DESY Deutsches Elektronensynchrotron Hamburg

Bericht von Erich Cogiel

Wir besuchten das Forschungszentrum „DESY“ (Deutsches Elektronen-Synchrotron in der Helmholtz-Forschungsgemeinschaft).

In einem Vortrag von Herrn F. Christie wurden wir über das Forschungszentrum „DESY“ und deren Forschungsanlagen umfassend informiert.

Das „DESY“ hat drei Forschungsschwerpunkte:

  1. Entwicklung, Bau und Betrieb von Teilchenbeschleunigern
  2. Teilchenphysik
  3. Forschung mit Photonen

Im Jahre 2017 beliefen sich die Gesamtausgaben auf 230 Mill. €, wobei 90% vom Bund getragen werden. Die restlichen 10% werden vom Land Hamburg übernommen. Zusätzlich wurden 2017 für Investitionen 1,4 Mrd. € bewilligt.

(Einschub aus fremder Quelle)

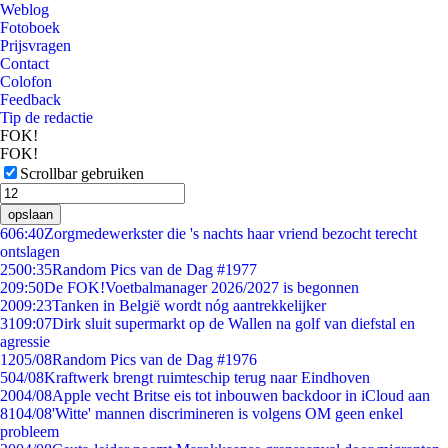
Weblog
Fotoboek
Prijsvragen
Contact
Colofon
Feedback
Tip de redactie
FOK!
FOK!
Scrollbar gebruiken
opslaan
6
06:40
Zorgmedewerkster die 's nachts haar vriend bezocht terecht
ontslagen
25
00:35
Random Pics van de Dag #1977
2
09:50
De FOK!Voetbalmanager 2026/2027 is begonnen
20
09:23
Tanken in België wordt nóg aantrekkelijker
31
09:07
Dirk sluit supermarkt op de Wallen na golf van diefstal en
agressie
12
05/08
Random Pics van de Dag #1976
5
04/08
Kraftwerk brengt ruimteschip terug naar Eindhoven
20
04/08
Apple vecht Britse eis tot inbouwen backdoor in iCloud aan
81
04/08
'Witte' mannen discrimineren is volgens OM geen enkel
probleem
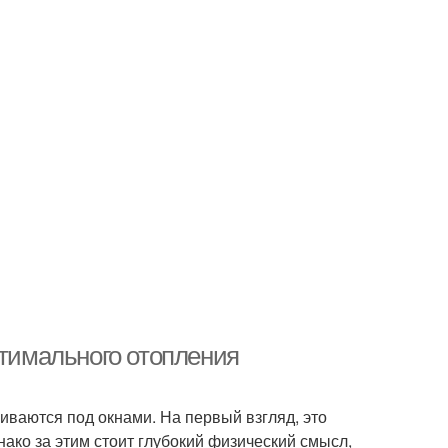
птимального отопления
иваются под окнами. На первый взгляд, это
ко за этим стоит глубокий физический смысл,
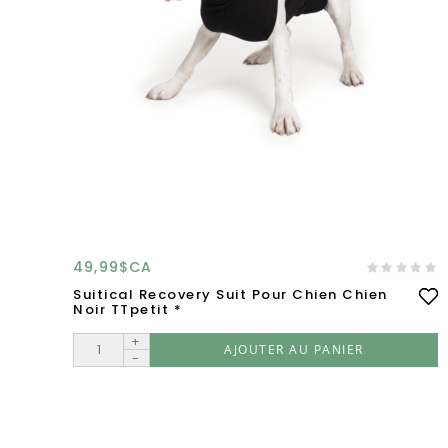
49,99$CA
Suitical Recovery Suit Pour Chien Chien
Noir TTpetit *
+
AJOUTER AU PANIER
-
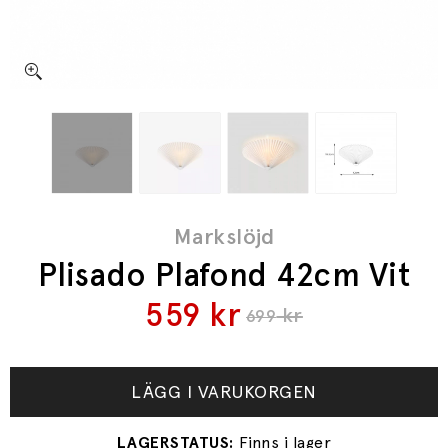
Markslöjd
Plisado Plafond 42cm Vit
559
kr
kr
699
LÄGG I VARUKORGEN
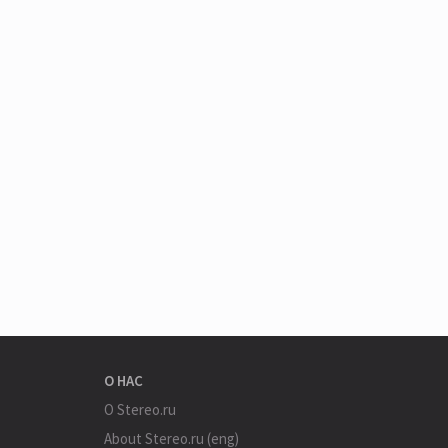
О НАС
О Stereo.ru
About Stereo.ru (eng)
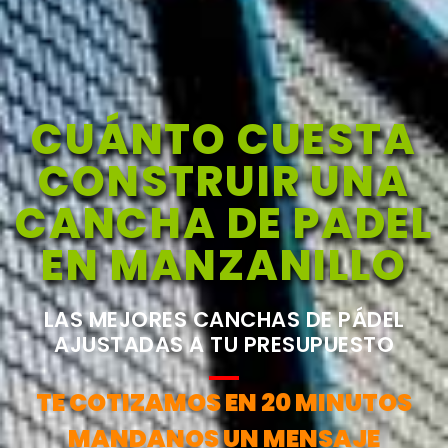
CUÁNTO CUESTA
CONSTRUIR UNA
CANCHA DE PADEL
EN MANZANILLO
LAS MEJORES CANCHAS DE PÁDEL
AJUSTADAS A TU PRESUPUESTO
TE COTIZAMOS EN 20 MINUTOS
MANDANOS UN MENSAJE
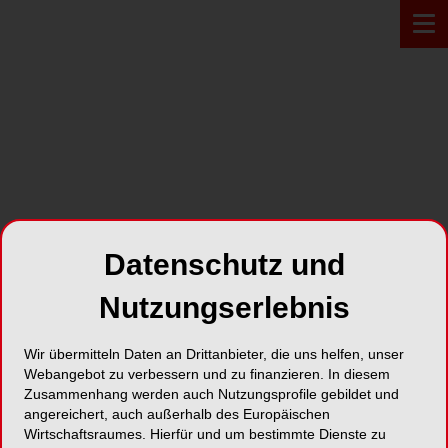
PROFIL*
Dr. Jean Bausch GmbH & Co.
Datenschutz und
KG
Nutzungserlebnis
Oskar-Schindler-Straße 4
50769 Köln
Wir übermitteln Daten an Drittanbieter, die uns helfen, unser
Webangebot zu verbessern und zu finanzieren. In diesem
Zusammenhang werden auch Nutzungsprofile gebildet und
Karte
angereichert, auch außerhalb des Europäischen
Wirtschaftsraumes. Hierfür und um bestimmte Dienste zu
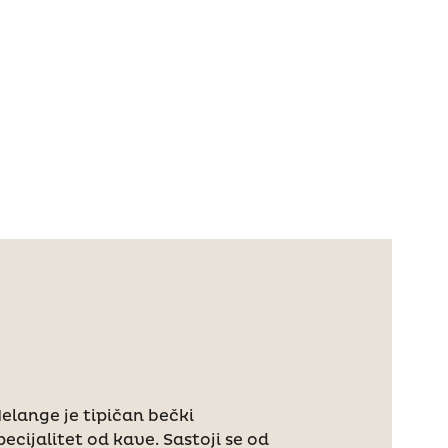
elange je tipičan bečki
pecijalitet od kave. Sastoji se od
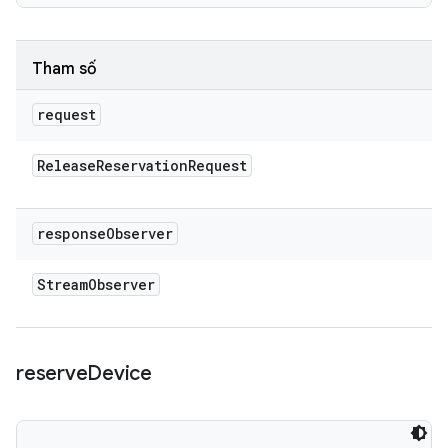
Tham số
request
Release
Reservation
Request
response
Observer
Stream
Observer
reserve
Device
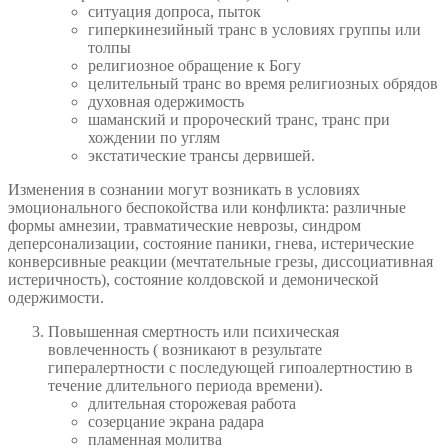
ситуация допроса, пыток
гиперкинезийный транс в условиях группы или
толпы
религиозное обращение к Богу
целительный транс во время религиозных обрядов
духовная одержимость
шаманский и пророческий транс, транс при
хождении по углям
экстатические трансы дервишей.
Изменения в сознании могут возникать в условиях
эмоционального беспокойства или конфликта: различные
формы амнезии, травматические неврозы, синдром
деперсонализации, состояние паники, гнева, истерические
конверсивные реакции (мечтательные грезы, диссоциативная
истеричность), состояние колдовской и демонической
одержимости.
Повышенная смертность или психическая
вовлеченность ( возникают в результате
гипералертности с последующей гипоалертностию в
течение длительного периода времени).
длительная сторожевая работа
созерцание экрана радара
пламенная молитва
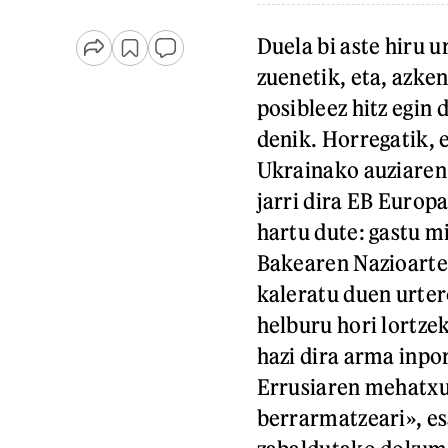
Duela bi aste hiru u
zuenetik, eta, azke
posibleez hitz egin 
denik. Horregatik,
Ukrainako auziaren 
jarri dira EB Europ
hartu dute: gastu mi
Bakearen Nazioarte
kaleratu duen urte
helburu hori lortze
hazi dira arma inpo
Errusiaren mehatxu
berrarmatzeari», e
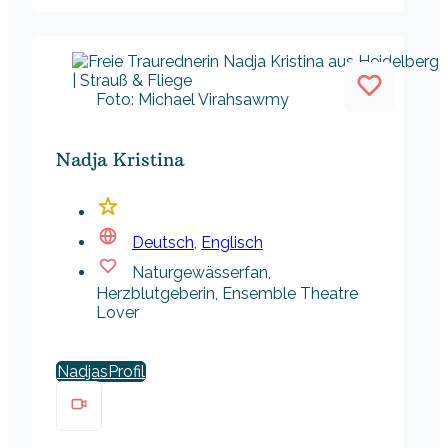
Foto: Michael Virahsawmy
Nadja Kristina
Deutsch
,
Englisch
Naturgewässerfan,
Herzblutgeberin, Ensemble Theatre
Lover
Nadjas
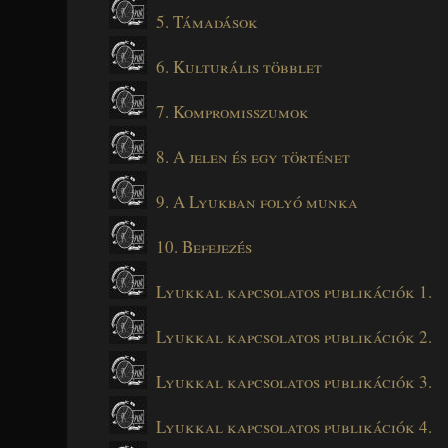
5. Támadások
6. Kulturális többlet
7. Kompromisszumok
8. A jelen és egy történet
9. A Lyukban folyó munka
10. Befejezés
Lyukkal kapcsolatos publikációk 1.
Lyukkal kapcsolatos publikációk 2.
Lyukkal kapcsolatos publikációk 3.
Lyukkal kapcsolatos publikációk 4.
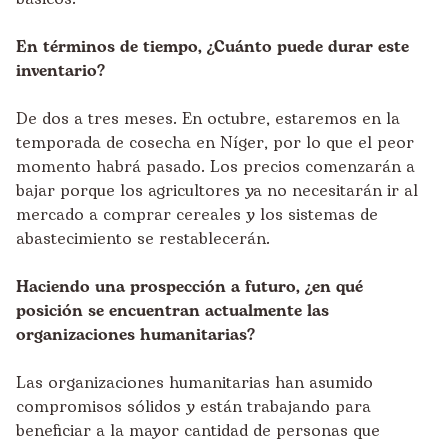
En términos de tiempo, ¿Cuánto puede durar este
inventario?
De dos a tres meses. En octubre, estaremos en la
temporada de cosecha en Níger, por lo que el peor
momento habrá pasado. Los precios comenzarán a
bajar porque los agricultores ya no necesitarán ir al
mercado a comprar cereales y los sistemas de
abastecimiento se restablecerán.
Haciendo una prospección a futuro, ¿en qué
posición se encuentran actualmente las
organizaciones humanitarias?
Las organizaciones humanitarias han asumido
compromisos sólidos y están trabajando para
beneficiar a la mayor cantidad de personas que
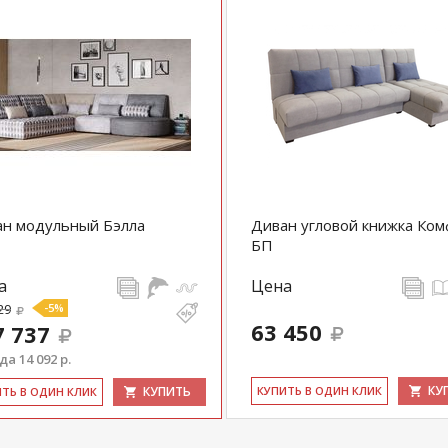
ан модульный Бэлла
Диван угловой книжка Ко
БП
а
Цена
29
-5%
63 450
7 737
а 14 092 р.
КУ
КУПИТЬ
КУ­ПИТЬ В ОДИН КЛИК
ИТЬ В ОДИН КЛИК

Mit 2350 Mitarbeitern (davon ca. 530 festangestellten Professoren, Doktoren) ist schon ein großer Arbeitgeber in Hamburg. Ausbildung wird dort sehr gefördert. Etwa 3000 Gastwissenschaftler aus 45 Nationen sind dort im Jahr tätig.

DESY

Im Jahre 1960 wurde der erste Teilchenbeschleuniger als Ringbeschleuniger gebaut. Bereits 1964 konnten Elektronen auf 7,4GeV (Gigaelektronenvolt = 109 eV) beschleunigt werden.

Damit konnte die Forschungsarbeit an Elementarteilchen erfolgen.

DORIS

Doris ist ein Doppelringspeicher und hat einen Umfang von knapp 300 m.

Es wurden Kollisionsexperimente zwischen Elektronen und Anti-Teilchen durchgeführt. Die Energie der Strahlen betrug 5 GeV.

Die Anlage wurde 2013 abgeschaltet.

PETRA

Petra ist eine Position-Elektron-Tandem-Ring-Anlage und ist 2,3 km lang. Nach dem Umbau in PETRA II und dem Umbau in PETRA III wurde PETRA III mit einer energiestarken, sehr stark gebündelten Lichtquelle ausgestattet.

Die brillanten Röntgenstrahlen von PETRA III sind bis zu 5000-mal feiner als ein menschliches Haar. Damit lassen sich extrem kleine Proben untersuchen; winzige Kristalle aus Eiweißen ebenso wie Nanokristalle für die Computer-Festplatten der Zukunft.

Weitere Beschleuniger, wie LINAC, PIA, HERA, HASYLAB, FLASH, XFEL, ZEUS, werden dort zur Forschung eingesetzt.

Viele Forschungsvorhaben insbesondere im medizinischem Bereich können damit in Angriff genommen werden, bzw. realisiert werden.

Nach dieser Präsentation konnten wir DORIS und PETRA besichtigen. Vor Ort wurden viele Details gezeigt werden. Insgesamt eine sehr umfangreiche und informative Besichtigung. Wir danken allen Beteiligten für den sehr informativen Tag. Insbesondere Herrn F. Christie und seinem Mitarbeiter für Vortrag und Führungen.